Para evitar las sorpresas desagradables a la hora de pagar, consideren que la relación calidad precio mejora si nos vamos alejando de Plaza San Marcos.
Muchos restaurantes tienen menú turístico con precio fijo, pero la calidad es peor que la de los platos a la carta. Les aconsejamos que reserven siempre, sobre todo en alta estación.
Es normal encontrar en Venecia los bares llenos de turistas, a cualquier hora del día, que descansan y gustan un buen café. Hay muchos tipos de cafeterías, de las más sencillas, donde van los trabajadores, a las más lujosas, de estilo antiguo, como “Caffè Quadri” y “Caffè Florian” en Plaza San Marcos.
Si se sientan en una mesa, el precio sube, y todavía más si la mesa está en la terraza. Lo mismo sucede en las pastelerías, en las que podrán encontrar una gran variedad de exquisiteces, pero controlen que tengan el cartel “Antichi Pasticcieri Veneziani”, que garantiza la alta calidad.
El excelente café también se puede degustar en una de las muchas heladerías, los helados son muy buenos, algunas de las mejores heladerías son “Paolin”, en Campo Santo Stefano, “Il Doge”, en Campo Santa Margherita, o “Nico”, en Zattere.
La tradición culinaria veneciana es muy antigua, está vinculada a la historia de la “Serenísima”, el apodo de la antigua República Veneciana, y esto explica que haya sabores orientales que no se suelen encontrar en los platos de otras regiones italianas.
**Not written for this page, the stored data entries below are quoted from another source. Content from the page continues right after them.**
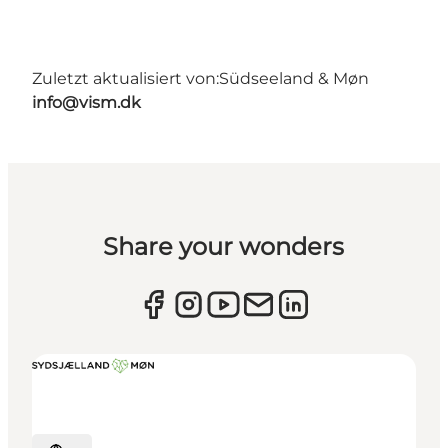
Zuletzt aktualisiert von:
Südseeland & Møn
info@vism.dk
Share your wonders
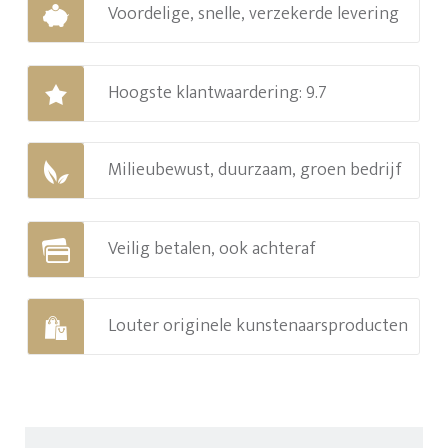
Voordelige, snelle, verzekerde levering
Hoogste klantwaardering: 9.7
Milieubewust, duurzaam, groen bedrijf
Veilig betalen, ook achteraf
Louter originele kunstenaarsproducten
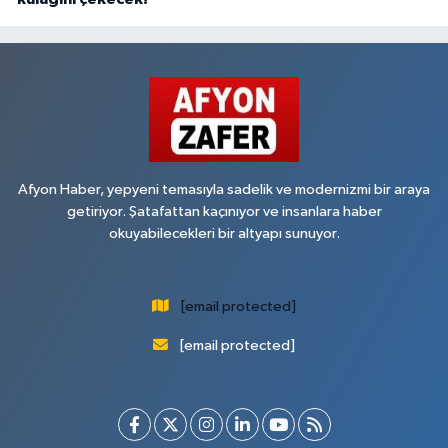
Afyon Haber, yepyeni temasıyla sadelik ve modernizmi bir araya
getiriyor. Şatafattan kaçınıyor ve insanlara haber
okuyabilecekleri bir altyapı sunuyor.
[email protected]
[email protected]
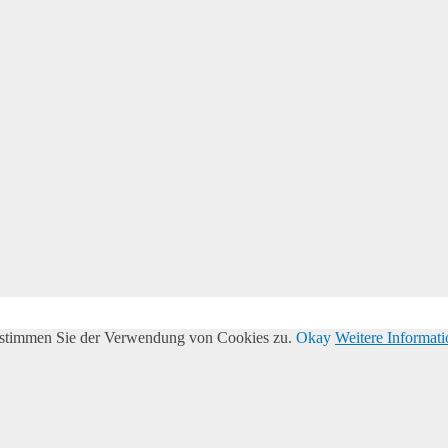
, stimmen Sie der Verwendung von Cookies zu.
Okay
Weitere Informat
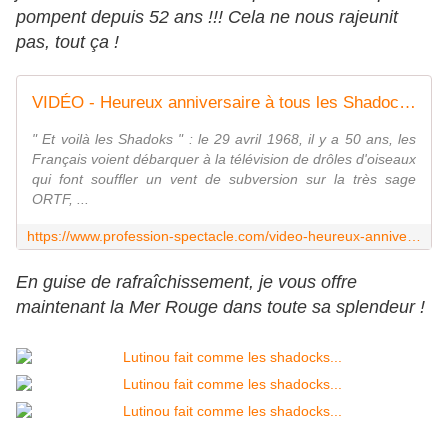
pompent depuis 52 ans !!! Cela ne nous rajeunit
pas, tout ça !
VIDÉO - Heureux anniversaire à tous les Shadocks : 50 ans de pompage aujourd'hui ! - Profession Spectacle le Mag'
" Et voilà les Shadoks " : le 29 avril 1968, il y a 50 ans, les
Français voient débarquer à la télévision de drôles d'oiseaux
qui font souffler un vent de subversion sur la très sage
ORTF, ...
https://www.profession-spectacle.com/video-heureux-anniversaire-a-tous-les-shadocks-50-ans-de-pompage-aujourdhui/
En guise de rafraîchissement, je vous offre
maintenant la Mer Rouge dans toute sa splendeur !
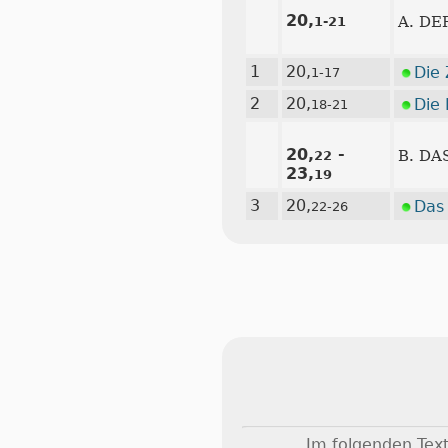
20,
A. DE
1-21
1
20,
Die
1-17
2
20,
Die
18-21
20,
-
B. D
22
23,
19
3
20,
Das 
22-26
Im folgenden Text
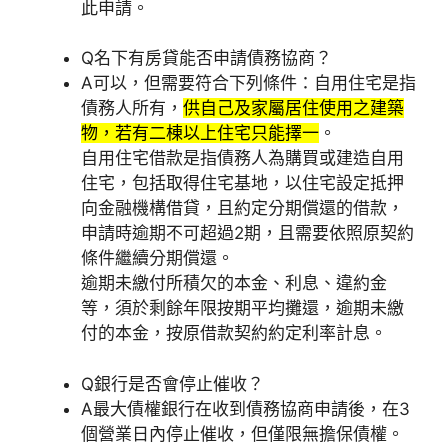
此申請。
Q
名下有房貸能否申請債務協商？
A
可以，但需要符合下列條件：自用住宅是指
債務人所有，
供自己及家屬居住使用之建築
物，若有二棟以上住宅只能擇一
。
自用住宅借款是指債務人為購買或建造自用
住宅，包括取得住宅基地，以住宅設定抵押
向金融機構借貸，且約定分期償還的借款，
申請時逾期不可超過2期，且需要依照原契約
條件繼續分期償還。
逾期未繳付所積欠的本金、利息、違約金
等，須於剩餘年限按期平均攤還，逾期未繳
付的本金，按原借款契約約定利率計息。
Q
銀行是否會停止催收？
A
最大債權銀行在收到債務協商申請後，在3
個營業日內停止催收，但僅限無擔保債權。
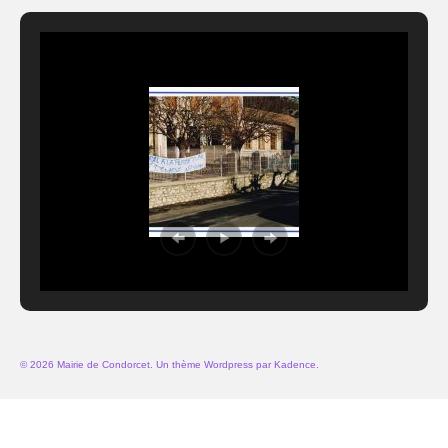
© 2026 Mairie de Condorcet. Un thème Wordpress par
Kadence
.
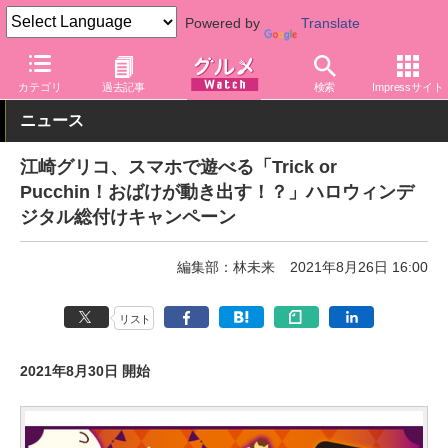
Powered by
Translate
グルメ Watch
メーカー
菓子
江崎グリコ
カテゴリ
過去記事
検索
Impressサイト
ニュース
江崎グリコ、スマホで遊べる「Trick or
Pucchin！おばけが動き出す！？」ハロウィンデ
ジタル総付けキャンペーン
編集部：林未来
2021年8月26日 16:00
リスト
2021年8月30日 開始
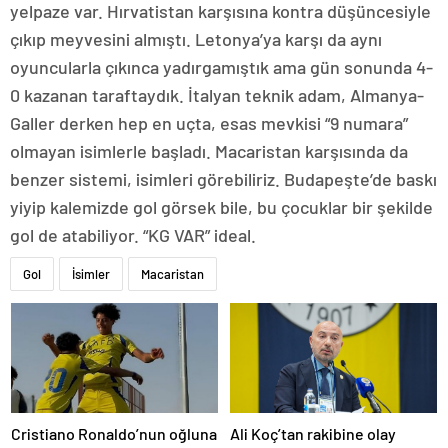
yelpaze var. Hırvatistan karşısına kontra düşüncesiyle
çıkıp meyvesini almıştı. Letonya’ya karşı da aynı
oyuncularla çıkınca yadırgamıştık ama gün sonunda 4-
0 kazanan taraftaydık. İtalyan teknik adam, Almanya-
Galler derken hep en uçta, esas mevkisi “9 numara”
olmayan isimlerle başladı. Macaristan karşısında da
benzer sistemi, isimleri görebiliriz. Budapeşte’de baskı
yiyip kalemizde gol görsek bile, bu çocuklar bir şekilde
gol de atabiliyor. “KG VAR” ideal.
Gol
İsimler
Macaristan
Cristiano Ronaldo’nun oğluna
Ali Koç’tan rakibine olay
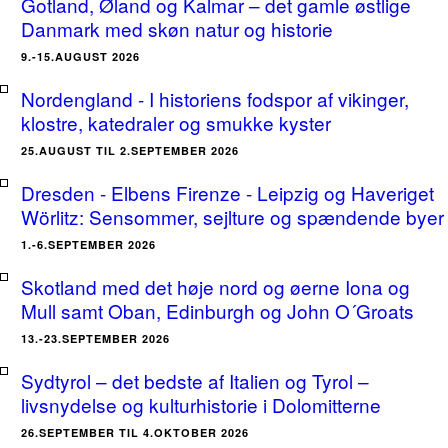
Gotland, Øland og Kalmar – det gamle østlige
Danmark med skøn natur og historie
9.-15.AUGUST 2026
Nordengland - I historiens fodspor af vikinger,
klostre, katedraler og smukke kyster
25.AUGUST TIL 2.SEPTEMBER 2026
Dresden - Elbens Firenze - Leipzig og Haveriget
Wörlitz: Sensommer, sejlture og spændende byer
1.-6.SEPTEMBER 2026
Skotland med det høje nord og øerne Iona og
Mull samt Oban, Edinburgh og John O´Groats
13.-23.SEPTEMBER 2026
Sydtyrol – det bedste af Italien og Tyrol –
livsnydelse og kulturhistorie i Dolomitterne
26.SEPTEMBER TIL 4.OKTOBER 2026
Los entremeses típicos llevan gambas, calamares, pulpo, cangrejo de Murano y sardinas de saor (sardinas fritas y en escabeche con cebolla, aceite, pasas y piñones). Los platos más importantes con pescado llevan anguila cocida con vino “Marsala”, bacalao, sepias negras y muchos arroces con pescados, a la “pescatora”, con verduras de la zona, con caracoles o con callos.